Opinion: Expanding health care access to those who need it – CTPost

Opinion: Expanding health care access to those who need it – CTPost

The State Department of Public Health COVID-19 testing site at the North End Library in Bridgeport in December.
Before I became a doctor, it was well known among my family and friends that I could not enter a hospital. My skin would turn a pale green, my heart would race, and my palms would sweat. It wasn’t until I was forced to care for a loved one who was hospitalized that I finally overcame this phobia. Ultimately, I came to the realization that it was not the sight of those suffering that overwhelmed me but rather my inability to help.
As I followed my journey in medicine and that reaction to the ill became an afterthought, I was able to care for those suffering and I no longer felt powerless. This was until I met Bella (name changed for privacy of the patient) in my allergy clinic.
Bella was 9 years old when she came to see me, only a few months after leaving a detention camp in Texas. Like so many others she had been separated from her family, and alone. I knew nothing of her journey across the border and nothing of her plight, but the trauma could be read on her face and felt from her body language.
She was quiet, reserved and distrustful. Her mother shared Bella’s medical history through tears, switching back and forth from the details of the story and her own feelings of failure to protect her daughter. Bella, while held in the detention camp, experienced two episodes of anaphylaxis, the most severe form of an allergic reaction, and her mother could do nothing.
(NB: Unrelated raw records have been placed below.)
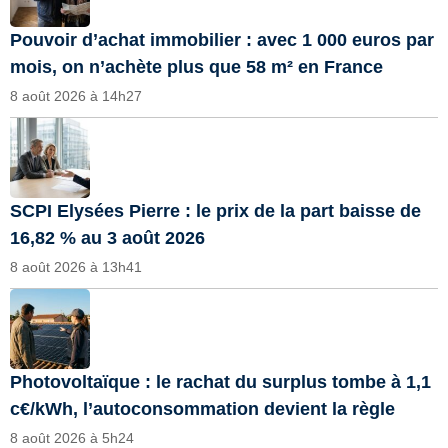
Pouvoir d’achat immobilier : avec 1 000 euros par
mois, on n’achète plus que 58 m² en France
8 août 2026 à 14h27
SCPI Elysées Pierre : le prix de la part baisse de
16,82 % au 3 août 2026
8 août 2026 à 13h41
Photovoltaïque : le rachat du surplus tombe à 1,1
c€/kWh, l’autoconsommation devient la règle
8 août 2026 à 5h24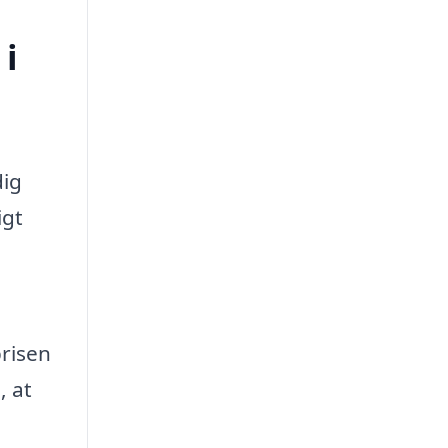
 i
dig
igt
prisen
, at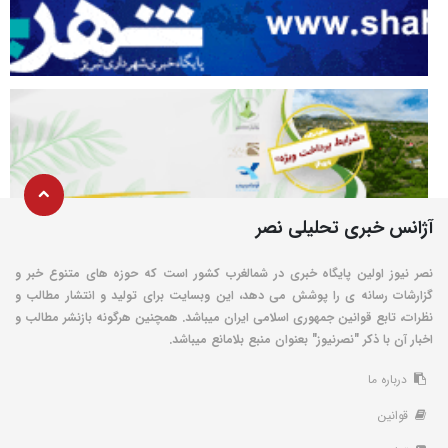
آژانس خبری تحلیلی نصر
نصر نیوز اولین پایگاه خبری در شمالغرب کشور است که حوزه های متنوع خبر و
گزارشات رسانه ی را پوشش می دهد، این وبسایت برای تولید و انتشار مطالب و
نظرات، تابع قوانین جمهوری اسلامی ایران میباشد. همچنین هرگونه بازنشر مطالب و
اخبار آن با ذکر "نصرنیوز" بعنوان منبع بلامانع میباشد.
درباره ما
قوانین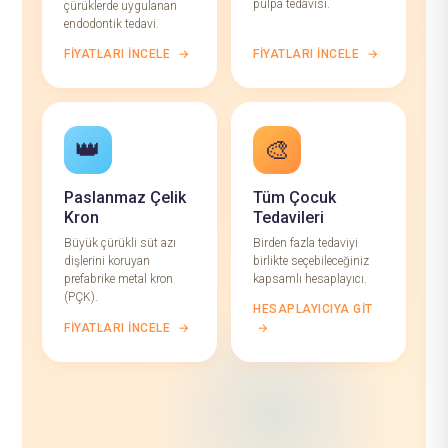
pulpa tedavisi.
çürüklerde uygulanan
endodontik tedavi.
FIYATLARI İNCELE
→
FIYATLARI İNCELE
→
👑
🎨
Paslanmaz Çelik
Tüm Çocuk
Kron
Tedavileri
Büyük çürükli süt azı
Birden fazla tedaviyi
dişlerini koruyan
birlikte seçebileceğiniz
prefabrike metal kron
kapsamlı hesaplayıcı.
(PÇK).
HESAPLAYICIYA GIT
FIYATLARI İNCELE
→
→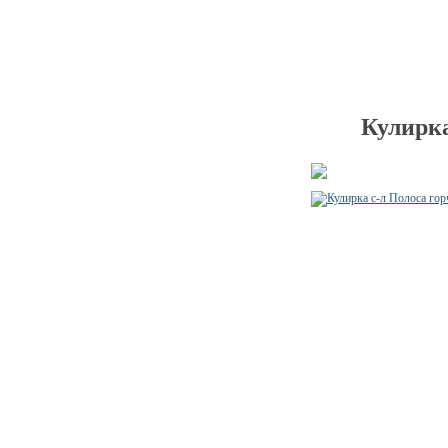
Кулирка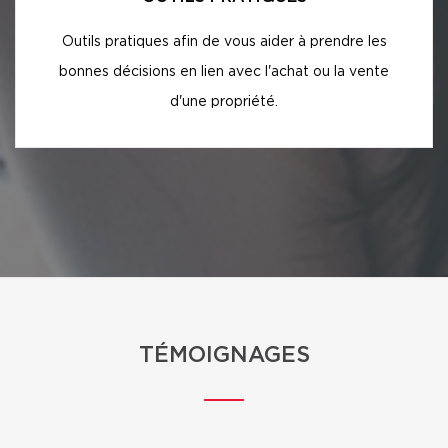
Outils pratiques afin de vous aider à prendre les
bonnes décisions en lien avec l'achat ou la vente
d'une propriété.
TÉMOIGNAGES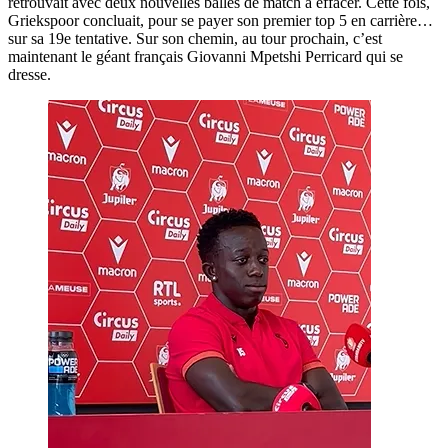
retrouvait avec deux nouvelles balles de match à effacer. Cette fois,
Griekspoor concluait, pour se payer son premier top 5 en carrière…
sur sa 19e tentative. Sur son chemin, au tour prochain, c’est
maintenant le géant français Giovanni Mpetshi Perricard qui se
dresse.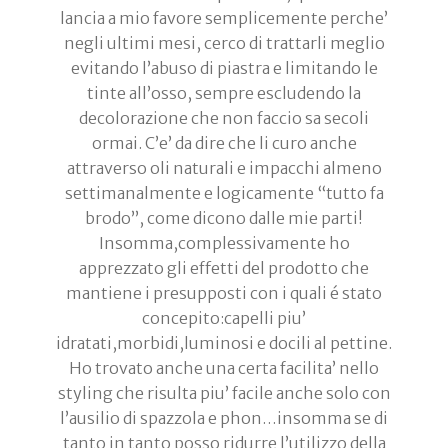
lancia a mio favore semplicemente perche’
negli ultimi mesi, cerco di trattarli meglio
evitando l’abuso di piastra e limitando le
tinte all’osso, sempre escludendo la
decolorazione che non faccio sa secoli
ormai. C’e’ da dire che li curo anche
attraverso oli naturali e impacchi almeno
settimanalmente e logicamente “tutto fa
brodo”, come dicono dalle mie parti!
Insomma,complessivamente ho
apprezzato gli effetti del prodotto che
mantiene i presupposti con i quali é stato
concepito:capelli piu’
idratati,morbidi,luminosi e docili al pettine.
Ho trovato anche una certa facilita’ nello
styling che risulta piu’ facile anche solo con
l’ausilio di spazzola e phon…insomma se di
tanto in tanto posso ridurre l’utilizzo della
By the time she saw me, Bella was avoiding several foods and without the help of allergy testing, she would need to continue to avoid them. She also had no access to an epinephrine autoinjector, the lifesaving medication used during an anaphylactic reaction.
Her mother, who was desperate for answers, saved enough money to come to our clinic, but the testing would be thousands of dollars — a cost she simply could not incur without paralyzing her family with debt. While we were able to provide some care for her, it was not enough, and now when I think about Bella, those same physical sensations overcome me because I feel that same sense of powerlessness.
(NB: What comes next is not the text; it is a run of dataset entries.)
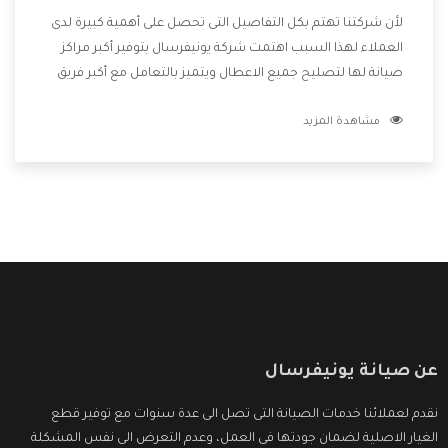
لأن شركتنا تهتم بكل التفاصيل التى تحصل على أهمية كبيرة لدى
العملاء لهذا السبب اهتمت شركة يونيفرسال بتوفير أكبر مراكز
صيانة لها لتصليح جميع الاعطال ويتميز بالتعامل مع أكبر فريق
من الفنيين يعملوا لدينا فنحن نقدم الافضل لكى نحافظ على
مشاهدة المزيد
مكانتنا وعلى عملاءنا الكرام .
عن صيانة يونيفرسال
نقدم لعملائنا خدمات الصيانة التى تصل الى عدة سنوات مع توفير قطع
الغيار الاصلية لضمان جودتها فى العمل، وعدم التعرض الى نفس المشكلة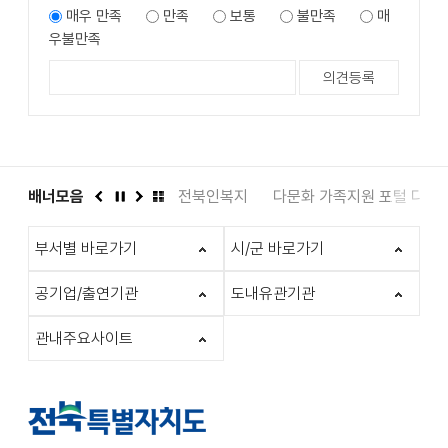
매우 만족
만족
보통
불만족
매
우불만족
도서관
배너모음
인권상담 1331
전북인복지
다문화 가족지원 포털 다누
이
정
다
배
전
지
음
너
부서별 바로가기
시/군 바로가기
모
음
더
공기업/출연기관
도내유관기관
보
기
관내주요사이트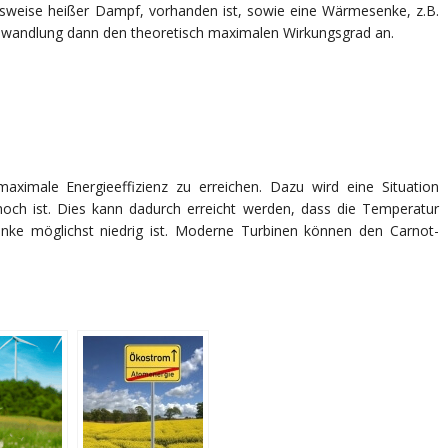
sweise heißer Dampf, vorhanden ist, sowie eine Wärmesenke, z.B.
mwandlung dann den theoretisch maximalen Wirkungsgrad an.
aximale Energieeffizienz zu erreichen. Dazu wird eine Situation
hoch ist. Dies kann dadurch erreicht werden, dass die Temperatur
ke möglichst niedrig ist. Moderne Turbinen können den Carnot-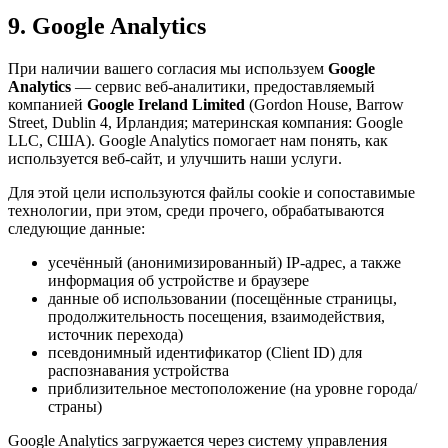
9. Google Analytics
При наличии вашего согласия мы используем
Google
Analytics
— сервис веб-аналитики, предоставляемый
компанией
Google Ireland Limited
(Gordon House, Barrow
Street, Dublin 4, Ирландия; материнская компания: Google
LLC, США). Google Analytics помогает нам понять, как
используется веб-сайт, и улучшить наши услуги.
Для этой цели используются файлы cookie и сопоставимые
технологии, при этом, среди прочего, обрабатываются
следующие данные:
усечённый (анонимизированный) IP-адрес, а также
информация об устройстве и браузере
данные об использовании (посещённые страницы,
продолжительность посещения, взаимодействия,
источник перехода)
псевдонимный идентификатор (Client ID) для
распознавания устройства
приблизительное местоположение (на уровне города/
страны)
Google Analytics загружается через систему управления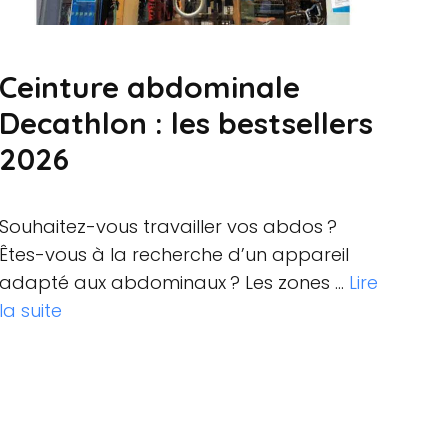
Ceinture abdominale
Decathlon : les bestsellers
2026
Souhaitez-vous travailler vos abdos ?
Êtes-vous à la recherche d’un appareil
adapté aux abdominaux ? Les zones …
Lire
la suite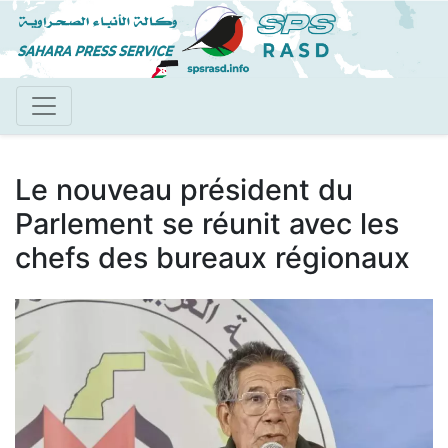
Aller
au
contenu
principal
Le nouveau président du
Parlement se réunit avec les
chefs des bureaux régionaux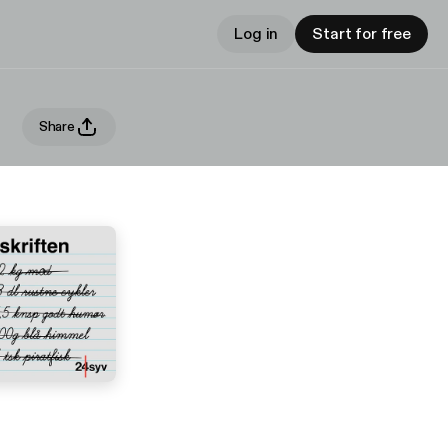
Log in
Start for free
Share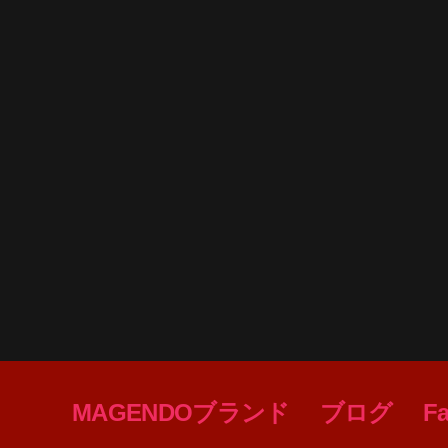
MAGENDOブランド
ブログ
F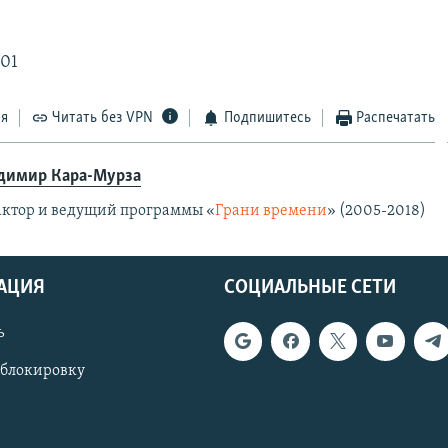
801
ся
Читать без VPN
Подпишитесь
Распечатать
димир Кара-Мурза
актор и ведущий программы «
Грани времени
» (2005-2018)
АЦИЯ
СОЦИАЛЬНЫЕ СЕТИ
ь
 блокировку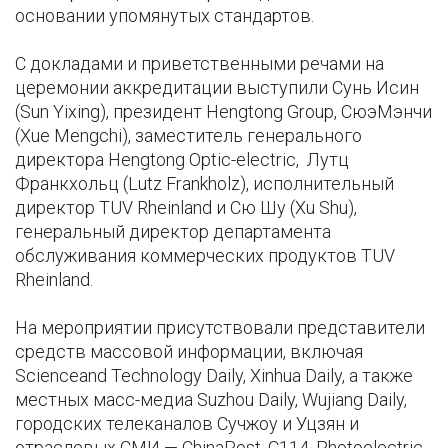
основании упомянутых стандартов.
С докладами и приветственными речами на
церемонии аккредитации выступили Сунь Исин
(Sun Yixing), президент Hengtong Group, СюэМэнчи
(Xue Mengchi), заместитель генерального
директора Hengtong Optic-electric, Лутц
Франкхольц (Lutz Frankholz), исполнительный
директор TUV Rheinland и Сю Шу (Xu Shu),
генеральный директор департамента
обслуживания коммерческих продуктов TUV
Rheinland.
На мероприятии присутствовали представители
средств массовой информации, включая
Scienceand Technology Daily, Xinhua Daily, а также
местных масс-медиа Suzhou Daily, Wujiang Daily,
городских телеканалов Сучжоу и Уцзян и
отраслевых СМИ — ChinaPost, C114, Photoelectric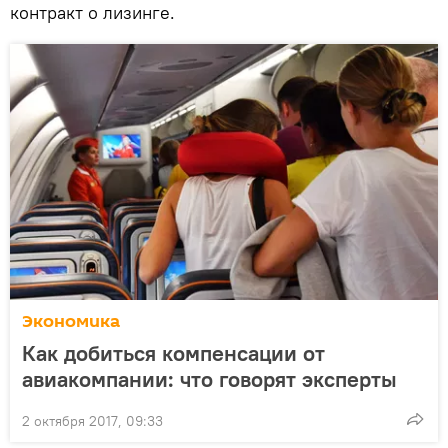
контракт о лизинге.
Экономика
Как добиться компенсации от
авиакомпании: что говорят эксперты
2 октября 2017, 09:33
On Thursday, the state Legislature’s Human Services Committee was scheduled to hold a public hearing on Senate Bill 284 to increase the age from 8 to 18 for income-eligible residents to obtain medical assistance regardless of immigration status. I stand in support of this bill and have seen firsthand its potential to save and change lives.
The seal of our incredible state of Connecticut reads “Qui transtulit sustinet” — “He who transplanted sustains.” To me, it suggests an obligation to support its residents to help them to sustain and eventually thrive, and that obligation is not solely for those born here.
I am the son of an Iraqi refugee who sustained, and ultimately thrived, because the countries that took him in, Israel and the United States, allowed him to do so. I now ask you to allow me to do the same for the next generation.
Dr. Gary Soffer is a pediatric allergist in Greenwich, Norwalk and New Haven and an assistant professor at the Yale School of Medicine.